For we do not have a high priest incapable of sympathizing with our weaknesses, but one who has been tempted in every way just as we are, yet without sin. Therefore let us confidently approach the throne of grace to receive mercy and find grace whenever we need help.
–Hebrews 4:15-16 NET
Puritan Thomas Goodwin (1600-1680), hailed as “the greatest pulpit exegete of Paul that ever lived,” wrote a striking book entitled, The Heart of Christ in Heaven Toward Sinners on Earth. It’s quite a fascinating and soul-stirring read. It doesn’t take long to get his point: Christ has compassion for both our afflictions and our sin (Hebrews 4:14-16). It’s precisely because we have a High Priest who sympathizes with us that we can approach the throne boldly (no fear or shame).
Unfortunately, we may often assume God is upset with us when we sin, which (at least for me and others I know) kicks into gear a legalistic “try harder to please God” self. There’s a deep tendency to appease God even though our theology would say different. Yet, Goodwin points out that our sins actually move Christ to pity, not anger.
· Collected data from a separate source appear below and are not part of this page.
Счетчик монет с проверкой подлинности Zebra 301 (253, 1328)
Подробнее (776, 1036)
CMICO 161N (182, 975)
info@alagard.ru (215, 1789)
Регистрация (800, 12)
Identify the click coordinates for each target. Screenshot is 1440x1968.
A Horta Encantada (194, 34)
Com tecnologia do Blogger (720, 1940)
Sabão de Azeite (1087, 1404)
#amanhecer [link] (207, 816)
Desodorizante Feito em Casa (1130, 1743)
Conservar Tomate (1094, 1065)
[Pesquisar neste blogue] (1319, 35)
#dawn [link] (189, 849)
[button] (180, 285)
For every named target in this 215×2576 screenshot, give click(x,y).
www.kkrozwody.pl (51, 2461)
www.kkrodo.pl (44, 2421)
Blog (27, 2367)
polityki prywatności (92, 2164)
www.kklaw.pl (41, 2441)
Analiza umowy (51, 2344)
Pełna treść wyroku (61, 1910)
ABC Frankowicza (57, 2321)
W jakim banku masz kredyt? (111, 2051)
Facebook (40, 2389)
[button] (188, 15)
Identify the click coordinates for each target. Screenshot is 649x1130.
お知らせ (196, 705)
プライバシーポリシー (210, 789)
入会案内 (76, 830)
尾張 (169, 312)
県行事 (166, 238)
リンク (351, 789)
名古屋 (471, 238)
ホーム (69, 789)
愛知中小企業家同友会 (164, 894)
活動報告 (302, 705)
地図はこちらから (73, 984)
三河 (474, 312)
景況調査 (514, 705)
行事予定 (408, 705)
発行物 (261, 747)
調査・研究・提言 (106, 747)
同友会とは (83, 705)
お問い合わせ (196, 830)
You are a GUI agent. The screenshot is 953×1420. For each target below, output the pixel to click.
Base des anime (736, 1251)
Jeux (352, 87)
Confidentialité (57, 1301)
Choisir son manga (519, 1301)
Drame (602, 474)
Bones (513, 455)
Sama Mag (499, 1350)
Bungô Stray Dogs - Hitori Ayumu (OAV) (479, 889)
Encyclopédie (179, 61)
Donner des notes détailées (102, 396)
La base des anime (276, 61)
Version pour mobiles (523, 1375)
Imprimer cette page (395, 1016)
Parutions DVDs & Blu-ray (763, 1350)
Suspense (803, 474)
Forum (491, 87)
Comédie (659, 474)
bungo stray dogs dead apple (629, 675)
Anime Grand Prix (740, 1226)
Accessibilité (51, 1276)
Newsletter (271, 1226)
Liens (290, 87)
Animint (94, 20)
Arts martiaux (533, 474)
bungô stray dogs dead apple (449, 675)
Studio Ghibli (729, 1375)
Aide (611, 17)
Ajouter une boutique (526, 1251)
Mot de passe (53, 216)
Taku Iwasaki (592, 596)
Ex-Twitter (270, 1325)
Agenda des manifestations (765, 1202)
Christ takes part with you, and is so far from being provoked against you, as all his anger is turned upon your sin to ruin it. Yes, his pity is increased the more towards you, even as the heart of a father is to a child that has some loathsome disease, or as one is to a member of his body that has the leprosy, he hates not the member, for it is his flesh, but the disease, and that provokes him to pity the part affected the more.* [See Ephesians 5:29-30]
We are no longer under condemnation, which Goodwin illustrates (like Paul) by emphasizing the fact that we are the bride of Christ, the body of Christ, a friend of God, and in God’s family. So, why the overstatement? He didn’t want us to miss that we are now defined by Christ, not our sin and brokenness. Our sin is a disease that brings out our Lord’s compassion, not His anger against us.
Jesus wants us to taste the same joy He has in His Father’s love (John 15:9-11). It’s His loving compassion that draws us back to Christ away from sin. Who would ever want to embrace a raging God who stood aloof from one’s battles with the world, the flesh, and the devil every time they fail? Maybe God’s goodness really does bring mankind to repentance (Romans 2:4).
So, yes, we are given a new purity. We are given a new identity. We’ve been given new desires that want God more than any other desirable thing. And finally, we have been given a new power with the indwelling Spirit of God. And because our sin no longer defines us, and we have a high priest who sympathizes with us in our struggles, we need not fear our sin and His response to it.
ACTION: Take time to sit with the scriptures cited above. Envision God deeply delighted in you as you stand before Him in His Son. Journal your response to Him. Maybe take a spiritual friend to coffee and tell them about this news worth celebrating.
*Thomas Goodwin, The Heart of Christ in Heaven Toward Sinners on Earth, p. 34 PDF version.